An entirely new field in electric refrigeration was opening up, and Maurice S. Johnston was nearly first in line in Hagerstown, MD. His mechanical aptitude and experience with handling milk and milk products served him well.
Johnston ran a horse-drawn milk wagon route in 1909. At the age of 16, he began tinkering with the new-fangled Ford automobiles that were beginning to crowd local streets. M.S. launched his first business by selling and repairing the new gasoline flat irons that replaced the ones heated on cook stoves.
Later, M.S. worked for several large ice cream companies. His principal responsibility was to prepare, mix, or make ice cream. Because these were usually not full-time jobs, M.S. created a business on the side. This involved repairing and reselling refrigeration equipment.
Johnston founded a refrigeration service company in 1932 in the basement workshop of his home at 900 Mulberry Avenue. After an expansion from the basement to his block garage, the company moved to its current location in 1943 — a barn on a Mennonite farm. Of course, it doesn't look much like a barn any longer: It's a thriving $8M business with nearly 50 employees, and 50 trucks on the road.
M.S. had said that his greatest concern with the expansion wasn't the financial angle, it was how to find the best people to help him do the necessary work. (Some things havent changed in this business, have they?)
One of those early employees was M.S. Johnston's son, Maurice F. Johnston. The younger Johnston rode with his dad on service calls. In 1953, after serving in the U.S. Marine Corps, young Maurice began working as a full-time service repairman. Maurice is the current owner and president of M.S. Johnston Co. Inc. Mike Johnston, P.E., grandson of the founder, is the vice president and COO. The company is involved in the sheet metal, commercial, and industrial HVAC, Design/Build, and of course, refrigeration markets. The business operates a refrigeration and food service division that not only services restaurant equipment, but sells it as well.
M.S. signed on with York Ice Machinery Corp. in December 1940, as what was then referred to as a contracting distributor. The company made a mark selling three-to five-ton water-cooled units to taverns and bars and anyone else who needed cooling.
Maurice says, "Department stores needed help. Hot customers tried on garments that quickly became soiled, and often had to be cleaned several times. Air conditioning saved money on cleaning bills as well as on mark downs. Restaurants owners found that comfortable people stay inside longer and eat more. The waitresses worked better too."
A Smooth Relationship
Aircon Engineering has been distributing York products to the M.S. Johnston Company since the early 1950s. Kim Leonard, owner and president of Aircon says, "Both companies began as York contracting distributors, started by our fathers, who knew each other very well. Both were instrumental in the industry as early pioneers. We elected to stay in distribution, and Maurice decided to go the contractor route."

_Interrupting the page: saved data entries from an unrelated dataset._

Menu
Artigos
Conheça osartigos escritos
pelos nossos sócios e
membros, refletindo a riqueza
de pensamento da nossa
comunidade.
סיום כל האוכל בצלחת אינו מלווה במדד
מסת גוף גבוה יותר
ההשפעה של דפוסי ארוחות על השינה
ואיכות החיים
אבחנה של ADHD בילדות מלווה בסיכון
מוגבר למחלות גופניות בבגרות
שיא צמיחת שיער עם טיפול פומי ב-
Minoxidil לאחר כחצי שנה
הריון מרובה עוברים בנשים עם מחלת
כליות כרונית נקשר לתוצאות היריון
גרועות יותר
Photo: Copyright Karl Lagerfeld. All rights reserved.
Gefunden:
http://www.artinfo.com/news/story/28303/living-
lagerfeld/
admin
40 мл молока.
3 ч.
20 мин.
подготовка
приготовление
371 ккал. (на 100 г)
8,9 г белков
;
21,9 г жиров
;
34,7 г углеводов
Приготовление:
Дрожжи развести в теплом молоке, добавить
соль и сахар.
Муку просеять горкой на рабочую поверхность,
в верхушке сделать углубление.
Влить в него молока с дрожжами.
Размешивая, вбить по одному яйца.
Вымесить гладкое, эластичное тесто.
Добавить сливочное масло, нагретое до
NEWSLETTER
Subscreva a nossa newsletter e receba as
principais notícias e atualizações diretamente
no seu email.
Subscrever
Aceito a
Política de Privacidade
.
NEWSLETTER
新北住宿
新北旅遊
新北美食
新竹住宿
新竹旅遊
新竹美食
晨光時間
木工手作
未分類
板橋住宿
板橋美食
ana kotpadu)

"We were assigned the M.S. Johnston company as a customer. They said they didn't want us, but we took them anyway," laughs Leonard.

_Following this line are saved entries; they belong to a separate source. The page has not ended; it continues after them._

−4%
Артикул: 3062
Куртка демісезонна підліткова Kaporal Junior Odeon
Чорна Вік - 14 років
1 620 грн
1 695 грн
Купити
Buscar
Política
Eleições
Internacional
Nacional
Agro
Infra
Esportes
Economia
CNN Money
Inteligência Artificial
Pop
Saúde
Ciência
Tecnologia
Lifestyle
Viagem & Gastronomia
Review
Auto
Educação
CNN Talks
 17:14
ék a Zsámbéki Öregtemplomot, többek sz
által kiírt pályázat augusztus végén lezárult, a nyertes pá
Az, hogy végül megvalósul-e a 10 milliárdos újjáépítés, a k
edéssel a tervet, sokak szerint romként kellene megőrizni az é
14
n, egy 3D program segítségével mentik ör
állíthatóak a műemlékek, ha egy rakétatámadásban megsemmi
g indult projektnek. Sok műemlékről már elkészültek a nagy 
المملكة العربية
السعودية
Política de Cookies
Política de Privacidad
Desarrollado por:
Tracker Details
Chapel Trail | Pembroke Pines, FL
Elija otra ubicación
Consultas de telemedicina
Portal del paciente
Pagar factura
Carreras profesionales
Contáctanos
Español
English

Maurice recalls, "We have stayed a York dealer because of their product, educational programs, service and sales support, and the back up of Aircon. Sometimes sales weren't as high as we wanted, but York has always been contractor-oriented. I can really say the relationship has been good. Doing business with York is like family. The main reasons we continue are because of their people and those who represent them."